When healthcare is under heavy pressure, it is extra important to plan resources well in advance.

During the pandemic, Sahlgrenska University Hospital in Gothenburg tested using AI models that, among other things, used telecom data on residents' movement patterns to predict the spread of infection.

- It gave us a tool to short-term forecast the number of hospitalization cases of Covid-19 patients at the hospital and has been of great importance for our planning of the distribution of resources, says Thomas Brezicka, chief physician at Sahlhgrenska.

Important information

In the Swiss capital Bern, the university hospital Inselspital wants to be better at calculating how many of the Covid patients ultimately need intensive care.

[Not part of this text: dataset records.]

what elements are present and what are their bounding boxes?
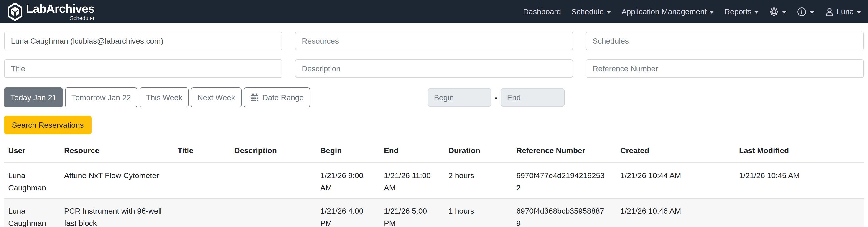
col-header-end: End xyxy=(380,136,444,163)
col-header-description: Description xyxy=(230,136,316,163)
cell-description xyxy=(230,199,316,227)
gear-icon xyxy=(769,7,779,16)
brand[interactable]: LabArchives Scheduler xyxy=(8,3,94,21)
cell-reference-number: 6970f477e4d21942192532 xyxy=(512,163,616,199)
cell-last-modified xyxy=(735,199,864,227)
chevron-down-icon xyxy=(754,11,759,14)
table-row[interactable]: Luna Caughman PCR Instrument with 96-wel… xyxy=(4,199,864,227)
cell-user: Luna Caughman xyxy=(4,199,60,227)
col-header-created: Created xyxy=(616,136,735,163)
date-range-inputs: - xyxy=(428,88,564,107)
end-date-input[interactable] xyxy=(501,88,564,107)
today-button[interactable]: Today Jan 21 xyxy=(4,87,63,108)
col-header-title: Title xyxy=(174,136,230,163)
col-header-begin: Begin xyxy=(316,136,380,163)
table-header-row: User Resource Title Description Begin En… xyxy=(4,136,864,163)
cell-reference-number: 6970f4d368bcb359588879 xyxy=(512,199,616,227)
nav-info-menu[interactable] xyxy=(797,7,814,16)
schedules-filter-input[interactable] xyxy=(586,32,864,50)
col-header-duration: Duration xyxy=(444,136,512,163)
nav-reports[interactable]: Reports xyxy=(724,7,759,16)
nav-application-management[interactable]: Application Management xyxy=(621,7,714,16)
nav-settings-menu[interactable] xyxy=(769,7,786,16)
description-filter-input[interactable] xyxy=(295,59,573,78)
cell-user: Luna Caughman xyxy=(4,163,60,199)
nav-schedule-label: Schedule xyxy=(571,7,604,16)
calendar-icon xyxy=(250,93,259,102)
search-filters-section: Today Jan 21 Tomorrow Jan 22 This Week N… xyxy=(0,32,868,134)
cell-duration: 1 hours xyxy=(444,199,512,227)
col-header-user: User xyxy=(4,136,60,163)
resources-filter-input[interactable] xyxy=(295,32,573,50)
cell-resource: Attune NxT Flow Cytometer xyxy=(60,163,174,199)
date-range-label: Date Range xyxy=(262,93,304,102)
date-filter-row: Today Jan 21 Tomorrow Jan 22 This Week N… xyxy=(4,87,864,108)
nav-user-label: Luna xyxy=(837,7,854,16)
nav-reports-label: Reports xyxy=(724,7,751,16)
info-icon xyxy=(797,7,807,16)
nav-user-menu[interactable]: Luna xyxy=(825,7,861,16)
nav-schedule[interactable]: Schedule xyxy=(571,7,611,16)
date-range-button[interactable]: Date Range xyxy=(244,87,310,108)
brand-text: LabArchives Scheduler xyxy=(26,3,94,21)
cell-resource: PCR Instrument with 96-well fast block xyxy=(60,199,174,227)
next-week-button[interactable]: Next Week xyxy=(191,87,242,108)
chevron-down-icon xyxy=(857,11,861,14)
person-icon xyxy=(825,7,834,16)
nav-dashboard-label: Dashboard xyxy=(523,7,561,16)
cell-end: 1/21/26 11:00 AM xyxy=(380,163,444,199)
brand-subtitle: Scheduler xyxy=(70,15,94,21)
nav-dashboard[interactable]: Dashboard xyxy=(523,7,561,16)
cell-begin: 1/21/26 4:00 PM xyxy=(316,199,380,227)
col-header-resource: Resource xyxy=(60,136,174,163)
reservations-table: User Resource Title Description Begin En… xyxy=(4,136,864,227)
chevron-down-icon xyxy=(810,11,814,14)
reservations-results: User Resource Title Description Begin En… xyxy=(0,136,868,227)
tomorrow-button[interactable]: Tomorrow Jan 22 xyxy=(65,87,137,108)
cell-created: 1/21/26 10:46 AM xyxy=(616,199,735,227)
cell-description xyxy=(230,163,316,199)
search-reservations-button[interactable]: Search Reservations xyxy=(4,116,92,134)
cell-title xyxy=(174,199,230,227)
cell-begin: 1/21/26 9:00 AM xyxy=(316,163,380,199)
cell-end: 1/21/26 5:00 PM xyxy=(380,199,444,227)
chevron-down-icon xyxy=(782,11,786,14)
nav-application-management-label: Application Management xyxy=(621,7,707,16)
this-week-button[interactable]: This Week xyxy=(140,87,189,108)
user-filter-input[interactable] xyxy=(4,32,282,50)
brand-title: LabArchives xyxy=(26,3,94,14)
labarchives-logo-icon xyxy=(8,3,22,21)
nav-menu: Dashboard Schedule Application Managemen… xyxy=(523,7,861,16)
cell-title xyxy=(174,163,230,199)
cell-duration: 2 hours xyxy=(444,163,512,199)
col-header-last-modified: Last Modified xyxy=(735,136,864,163)
reference-number-filter-input[interactable] xyxy=(586,59,864,78)
top-navbar: LabArchives Scheduler Dashboard Schedule… xyxy=(0,0,868,24)
col-header-reference-number: Reference Number xyxy=(512,136,616,163)
cell-created: 1/21/26 10:44 AM xyxy=(616,163,735,199)
title-filter-input[interactable] xyxy=(4,59,282,78)
chevron-down-icon xyxy=(607,11,611,14)
range-separator: - xyxy=(495,93,497,102)
begin-date-input[interactable] xyxy=(428,88,492,107)
chevron-down-icon xyxy=(709,11,714,14)
cell-last-modified: 1/21/26 10:45 AM xyxy=(735,163,864,199)
table-row[interactable]: Luna Caughman Attune NxT Flow Cytometer … xyxy=(4,163,864,199)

For that, one also takes the help of artificial intelligence in the calculations.

Data on gender, age, medical samples and computed tomography of the lungs are entered into the AI.

A prognosis for the development of the disease is published.

- We get a prediction about the patient's condition one week ahead, which is very important to know which patients are expected to end up at IVA, explains Professor Alexander Poellinger who leads the clinical part of the project.

Know in advance

During the pandemic, many planned operations were forced to be canceled in order to free up capacity for seriously ill covid patients.

But full capacity was not always needed.

- With this system, we can know in advance if we dare to plan operations as usual for a week when the inflow of severe covid disease is expected to be lower, or vice versa.

Why is an AI required for this?

Why is the human doctor's brain not good enough to make that prognosis?

- AI is good at handling large amounts of data, which a human would have difficulty coping with.

Finding patterns that we humans might not discover, says Professor Mauricio Reyes at CAIM, the Center for Artificial Intelligence in Medicine, in Bern.

Useful in pandemics

By the summer, they are ready to put the system into operation.

Hopefully Covid 19 will then be a diminishing problem, but the method is still useful in the future.

Not only if something similar comes back, but also for other diseases, Professor Poellinger believes.

- As with rheumatic diagnoses where the patient suffers from various ailments at the same time and a lot of data needs to be compiled.

There, AI can help to give an idea of ​​where the patient is in their disease development, so we can more accurately implement the right treatment.